START Data for analysis

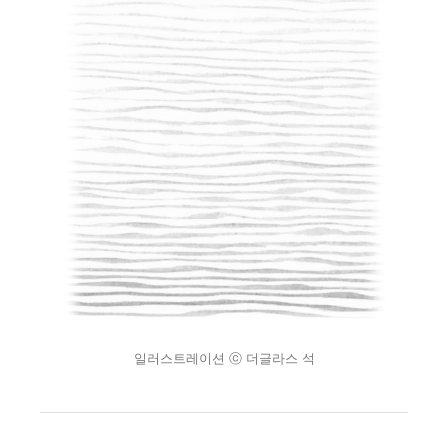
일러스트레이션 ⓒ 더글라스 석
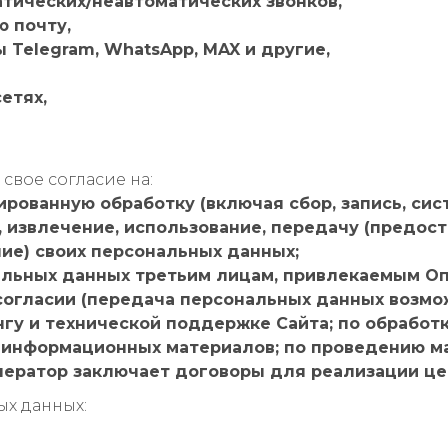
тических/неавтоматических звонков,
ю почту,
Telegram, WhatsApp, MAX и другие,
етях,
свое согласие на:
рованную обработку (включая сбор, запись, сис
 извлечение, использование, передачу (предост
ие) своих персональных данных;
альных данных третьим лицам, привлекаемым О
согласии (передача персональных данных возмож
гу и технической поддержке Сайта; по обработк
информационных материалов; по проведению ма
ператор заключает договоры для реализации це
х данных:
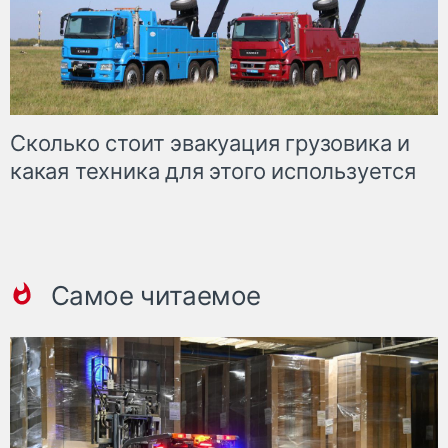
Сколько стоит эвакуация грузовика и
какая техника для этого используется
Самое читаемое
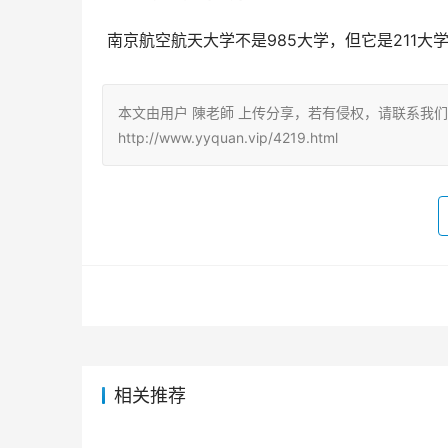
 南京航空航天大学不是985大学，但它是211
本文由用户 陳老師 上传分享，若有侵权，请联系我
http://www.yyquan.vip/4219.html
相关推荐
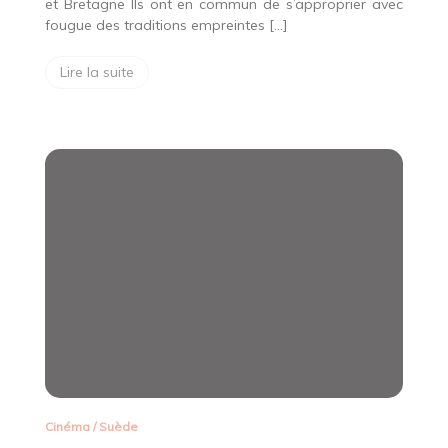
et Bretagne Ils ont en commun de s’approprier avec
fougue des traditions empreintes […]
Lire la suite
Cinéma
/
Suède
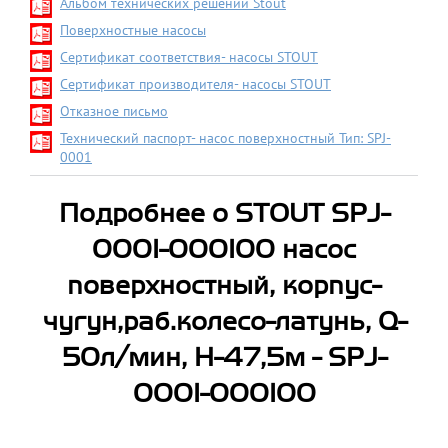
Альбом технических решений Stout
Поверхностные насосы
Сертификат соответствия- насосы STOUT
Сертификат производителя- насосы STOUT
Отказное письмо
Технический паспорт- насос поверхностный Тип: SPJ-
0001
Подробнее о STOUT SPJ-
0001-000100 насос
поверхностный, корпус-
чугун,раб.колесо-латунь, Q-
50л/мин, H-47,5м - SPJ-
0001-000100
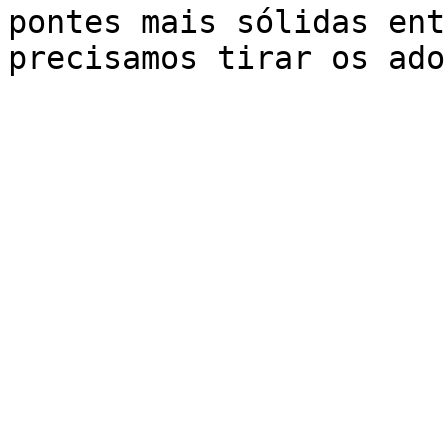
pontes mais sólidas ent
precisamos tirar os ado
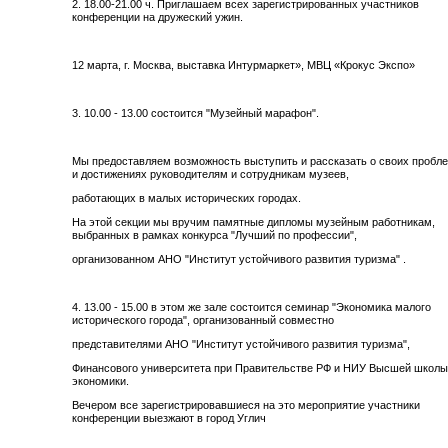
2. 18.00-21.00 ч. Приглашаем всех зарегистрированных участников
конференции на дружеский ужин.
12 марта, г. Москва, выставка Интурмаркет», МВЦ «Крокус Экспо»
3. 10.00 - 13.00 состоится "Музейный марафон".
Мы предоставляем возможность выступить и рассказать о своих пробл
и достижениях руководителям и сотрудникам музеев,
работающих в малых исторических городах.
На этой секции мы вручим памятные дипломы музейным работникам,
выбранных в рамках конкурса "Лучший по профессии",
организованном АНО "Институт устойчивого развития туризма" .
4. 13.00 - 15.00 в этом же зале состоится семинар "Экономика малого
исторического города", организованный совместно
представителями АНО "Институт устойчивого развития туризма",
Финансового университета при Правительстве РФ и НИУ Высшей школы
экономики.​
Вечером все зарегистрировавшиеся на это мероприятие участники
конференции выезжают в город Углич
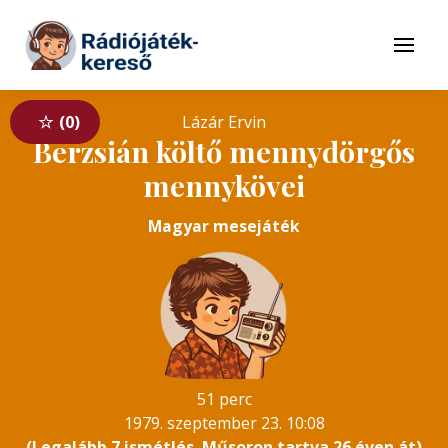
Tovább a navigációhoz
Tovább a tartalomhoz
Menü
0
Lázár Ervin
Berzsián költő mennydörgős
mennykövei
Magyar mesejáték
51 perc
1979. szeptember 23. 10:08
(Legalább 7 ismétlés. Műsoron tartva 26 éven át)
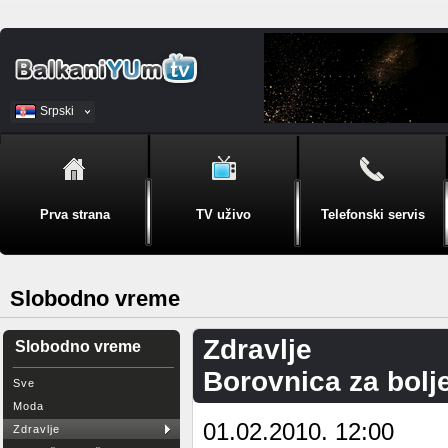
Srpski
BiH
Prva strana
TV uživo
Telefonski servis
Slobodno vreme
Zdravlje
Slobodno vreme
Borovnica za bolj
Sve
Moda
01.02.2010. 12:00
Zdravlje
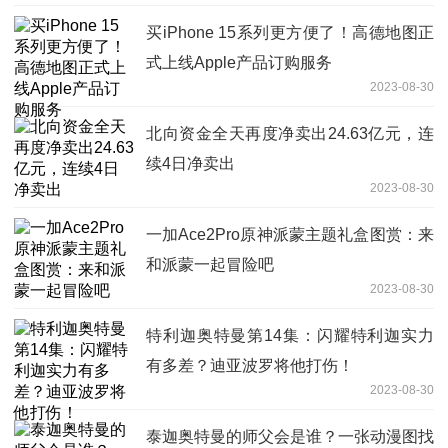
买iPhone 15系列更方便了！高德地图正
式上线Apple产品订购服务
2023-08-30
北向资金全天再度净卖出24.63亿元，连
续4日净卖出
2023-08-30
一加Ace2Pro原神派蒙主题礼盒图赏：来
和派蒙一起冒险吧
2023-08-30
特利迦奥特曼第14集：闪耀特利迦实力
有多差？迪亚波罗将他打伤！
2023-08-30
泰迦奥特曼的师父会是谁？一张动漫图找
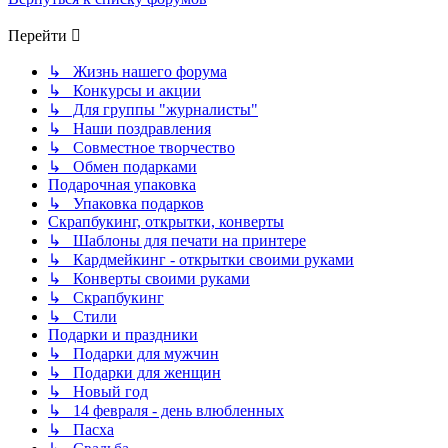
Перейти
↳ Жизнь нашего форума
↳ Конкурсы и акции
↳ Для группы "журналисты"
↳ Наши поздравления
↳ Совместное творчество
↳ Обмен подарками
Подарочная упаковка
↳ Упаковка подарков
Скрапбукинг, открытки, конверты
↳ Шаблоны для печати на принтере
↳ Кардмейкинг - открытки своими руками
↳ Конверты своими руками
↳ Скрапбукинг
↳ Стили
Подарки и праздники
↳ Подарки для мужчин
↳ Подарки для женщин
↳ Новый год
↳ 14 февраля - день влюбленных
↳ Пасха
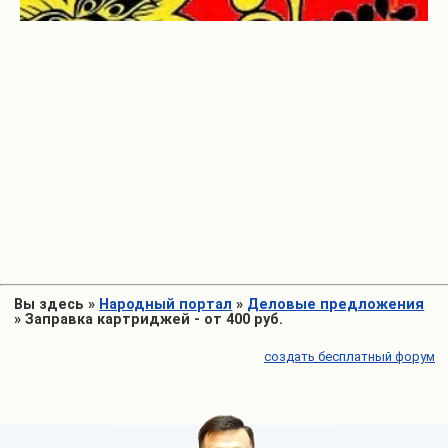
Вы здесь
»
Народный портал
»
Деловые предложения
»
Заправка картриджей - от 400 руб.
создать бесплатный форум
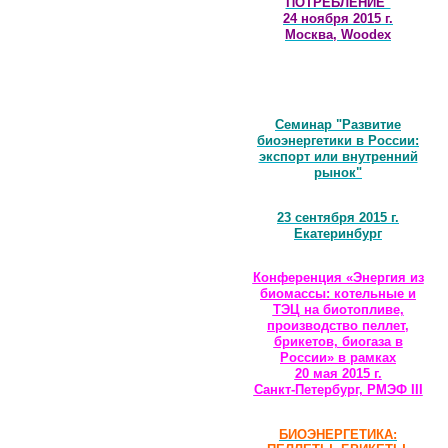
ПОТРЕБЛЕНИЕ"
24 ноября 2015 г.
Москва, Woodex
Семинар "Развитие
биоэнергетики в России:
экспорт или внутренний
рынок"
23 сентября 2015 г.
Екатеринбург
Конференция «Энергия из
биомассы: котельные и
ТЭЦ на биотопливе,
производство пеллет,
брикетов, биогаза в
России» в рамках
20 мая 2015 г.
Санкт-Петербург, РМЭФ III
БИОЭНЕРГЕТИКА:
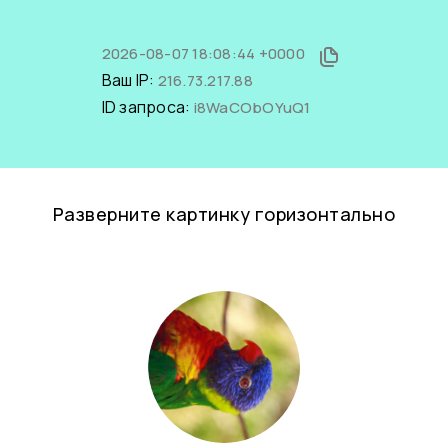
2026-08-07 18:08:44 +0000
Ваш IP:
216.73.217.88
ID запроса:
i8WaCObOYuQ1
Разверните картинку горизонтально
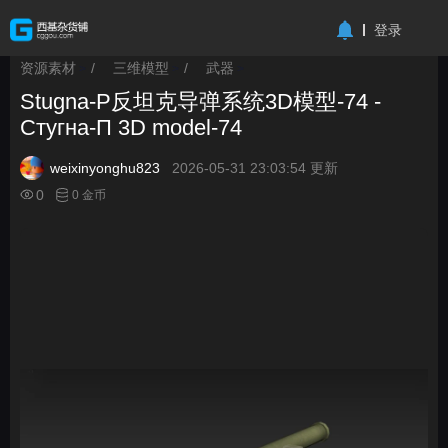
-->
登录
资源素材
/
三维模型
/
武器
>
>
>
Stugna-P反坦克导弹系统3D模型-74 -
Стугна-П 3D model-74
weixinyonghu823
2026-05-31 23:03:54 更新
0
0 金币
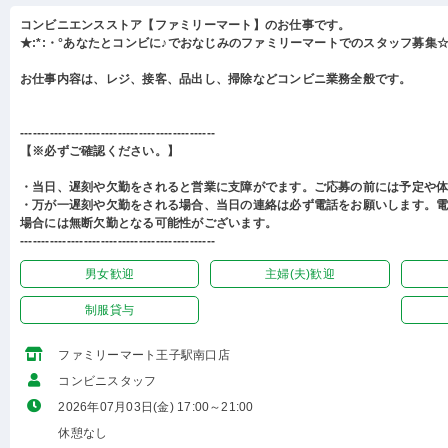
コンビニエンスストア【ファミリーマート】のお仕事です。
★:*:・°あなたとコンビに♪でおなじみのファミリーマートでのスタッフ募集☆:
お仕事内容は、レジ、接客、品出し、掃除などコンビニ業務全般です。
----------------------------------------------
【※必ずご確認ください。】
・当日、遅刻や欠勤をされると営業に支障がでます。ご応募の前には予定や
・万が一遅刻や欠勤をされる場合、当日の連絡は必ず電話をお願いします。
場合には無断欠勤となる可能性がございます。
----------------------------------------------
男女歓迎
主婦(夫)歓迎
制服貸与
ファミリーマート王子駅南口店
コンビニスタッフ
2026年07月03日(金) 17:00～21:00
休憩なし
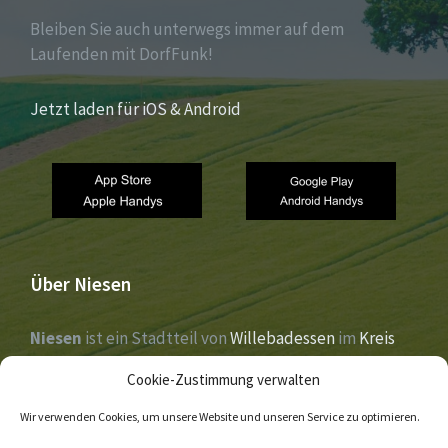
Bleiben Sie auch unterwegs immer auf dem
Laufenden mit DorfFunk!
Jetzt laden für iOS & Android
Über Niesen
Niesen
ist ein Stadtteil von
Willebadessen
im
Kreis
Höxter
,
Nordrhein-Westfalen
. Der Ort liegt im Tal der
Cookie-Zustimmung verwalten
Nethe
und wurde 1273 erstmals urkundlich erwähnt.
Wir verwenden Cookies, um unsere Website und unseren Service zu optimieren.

END Data for analysis

*Work to complete:* Collect the lines of the data that carry the word "насосы".

*Solution below:*
Поверхностные насосы
Сертификат соответствия- насосы STOUT
Сертификат производителя- насосы STOUT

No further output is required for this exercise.